Plaintiff asserts that Defendant’s notice of removal is defective because 1) this court lacks jurisdiction as the amount in controversy is less than $50,000; and 2) Defendant failed to file the notice of removal within the 30 day window required by 28 U.S.C. § 1446(b).

Defendant, still filing pro se, contends that because the alleged property value is $60,000, he hurdles the amount in controversy requirement for diversity jurisdiction. Alternatively, he alleges that the service of process was defective constituting a violation of his due process rights and thus raising a federal question. Additionally, since the service of process was allegedly defective, Defendant argues that 28 U.S.C. § 1446(b) should not apply.

We find, however, that this court simply lacks subject matter jurisdiction and need not delve into Plaintiffs second assertion. Therefore, for the reasons detailed below, this ease will be remanded to state court.

Section 1447(e) mandates that where a case has been removed from the state court without jurisdiction, the district court must remand the case. The Third Circuit has held that the removal statutes, 28 U.S.C. §§ 1441-1452, are to be strictly construed against removal and all doubts should be resolved in favor of remand. Steel Valley Authority v. Union Switch and Signal Division, Am. Standard, Inc., 809 F.2d 1006, 1010 (3d Cir. 1987) citing Abels v. State Farm Fire & Casualty Co., 770 F.2d 26, 29 (3d Cir.1985). In determining whether there is subject matter jurisdiction, the district court must focus on plaintiffs complaint at the time the petition for removal was filed. Id. Thus, in order to successfully remove this case to federal court under diversity jurisdiction, the complaint must allege that the amount in controversy exceeds $50,000 exclusive of costs and interests. Boardwalk Regency *370 Corp. v. Kambell, 719 F.Supp. 1254, 1255 (D.N.J.1989).

Here, Defendant’s bid for diversity jurisdiction fails because of the amount in controversy requirement. Plaintiffs complaint at the time Defendant filed for removal specified the amount in controversy to be $17,-067.97, 1 well short of the required $50,000.

Defendant’s alternative claim that this court has federal question jurisdiction based on defective service of process must also fail. Before an action started in state court can be removed to a federal district court, it is necessary that the action could have originally been brought in federal court. Shelly v. Pennsylvania, 451 F.Supp. 899, 901 (M.D.Pa.1978). The well-pleaded complaint rule requires that the federal question be presented on the face of Plaintiffs complaint. Albert Einstein Medical Center v. Nat. Ben. Fund for Hosp. and Health Care Employees, 740 F.Supp. 343, 348 (E.D.Pa.1989).

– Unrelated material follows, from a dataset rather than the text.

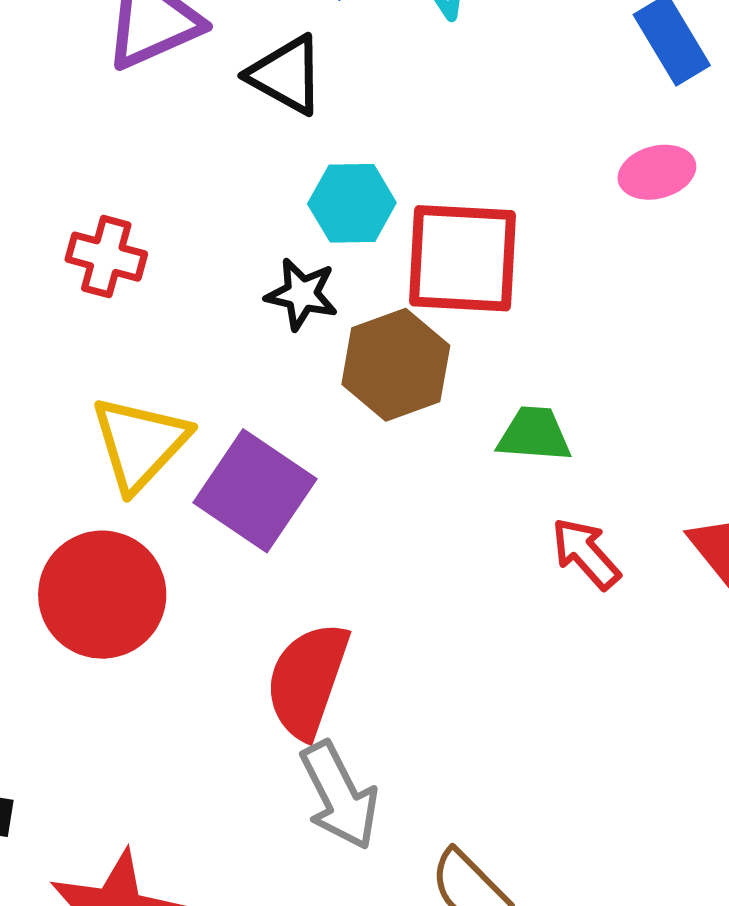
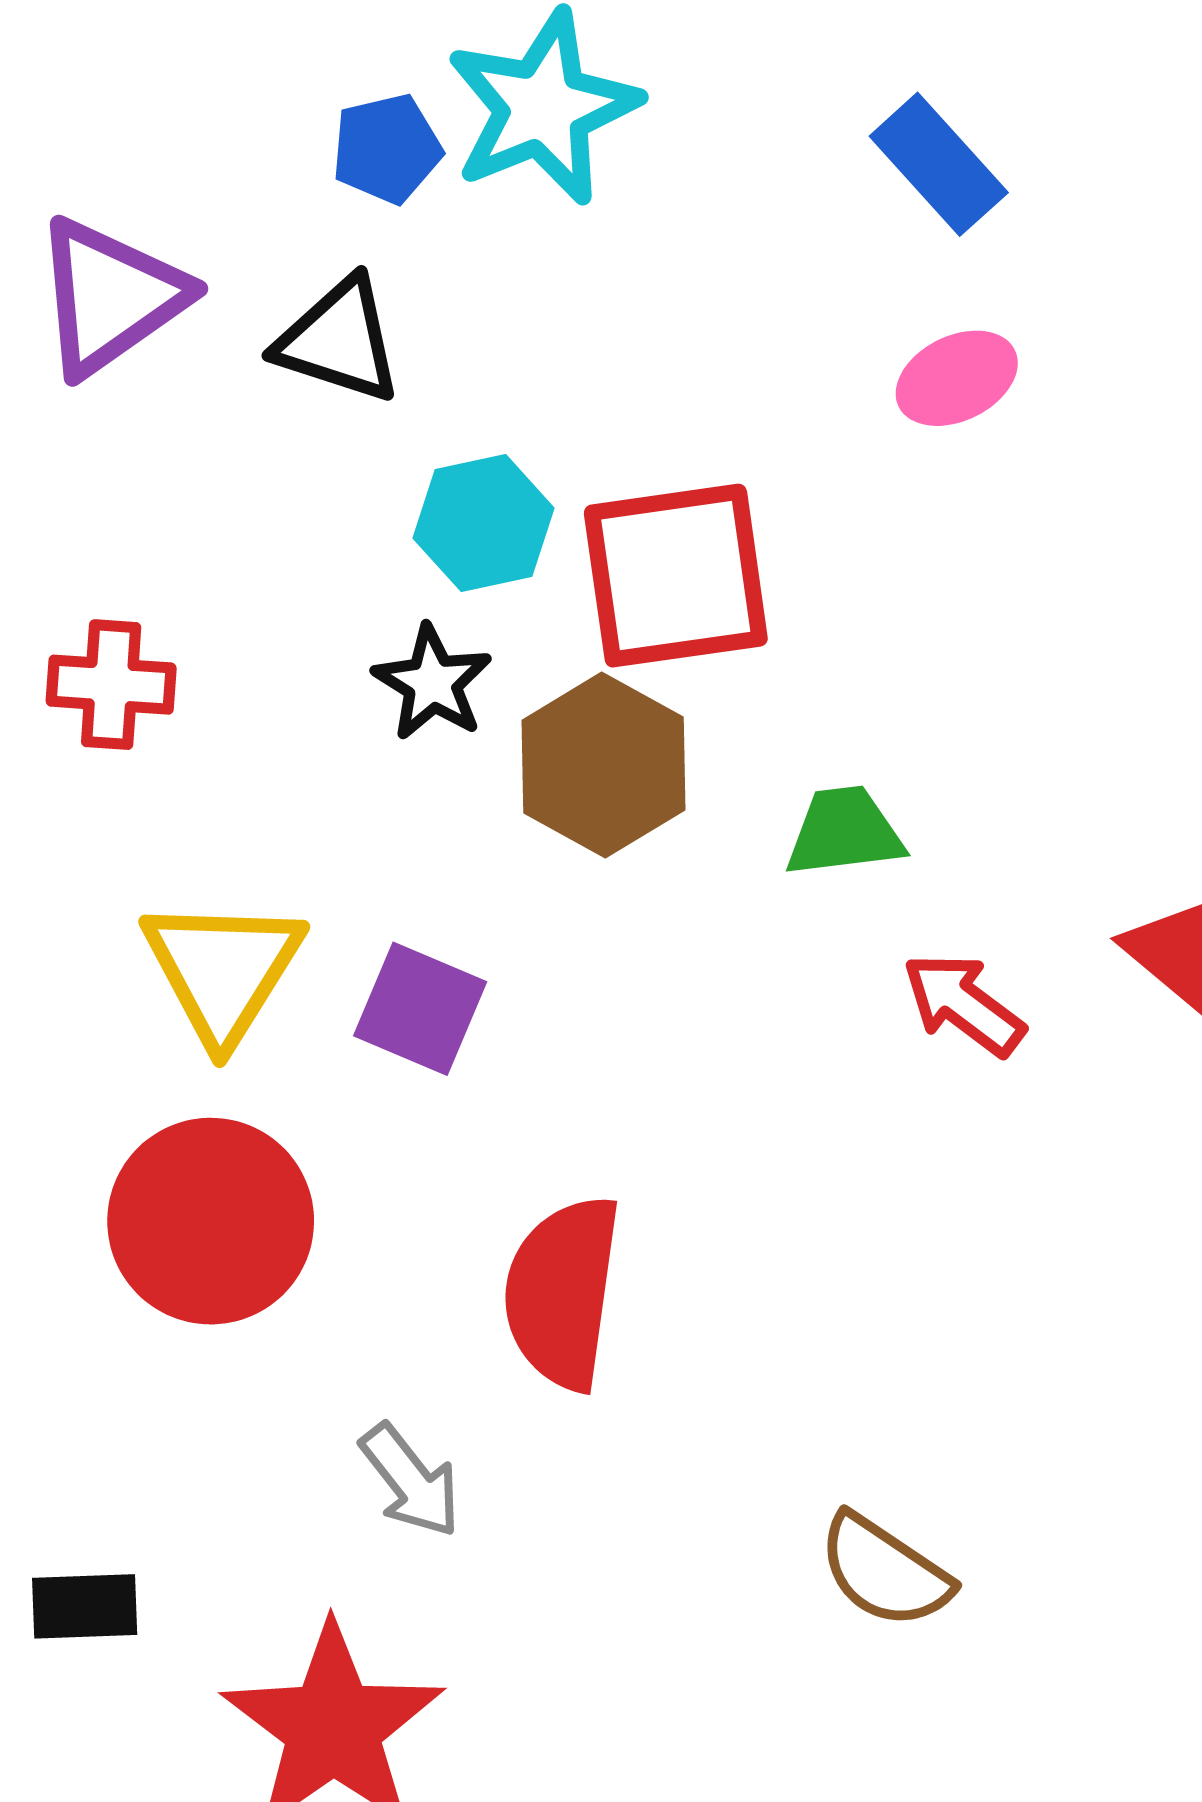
black star: (302, 294) -> (432, 683), turned 30
purple square: (255, 491) -> (420, 1009), size x0.7
gray arrow: (339, 795) -> (410, 1481), moved, size x0.7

Plaintiffs complaint, on its face, presents no questions of federal law. Plaintiff brought this mortgage foreclosure under Pennsylvania law without reference to any federal statute or common law. Defendant’s allegation that the service of process was defective is after the fact and not, therefore, sufficient to remove this case under federal question jurisdiction.

We must conclude that the case was removed improvidently and without jurisdiction. Therefore, this case is remanded to the Court of Common Pleas of Philadelphia County, Pennsylvania with just costs to be paid by Defendant.

ORDER

AND NOW, this 12th day of August, 1993, upon consideration of Plaintiffs Motion to Remand and Defendant’s response thereto, it is hereby ORDERED that the above captioned case, listed in the Court of Common Pleas in Philadelphia County, March Term 1992 No. 4197, be remanded to said state court, and it is further ORDERED that Defendant pay all costs and additional expenses including attorney’s fees incurred as a result of this removal.

1

. Plaintiff's original complaint specified the amount in controversy to he $15,591.76. The difference between the two totals represents the interest on the loan, late charges accrued, and property inspection costs.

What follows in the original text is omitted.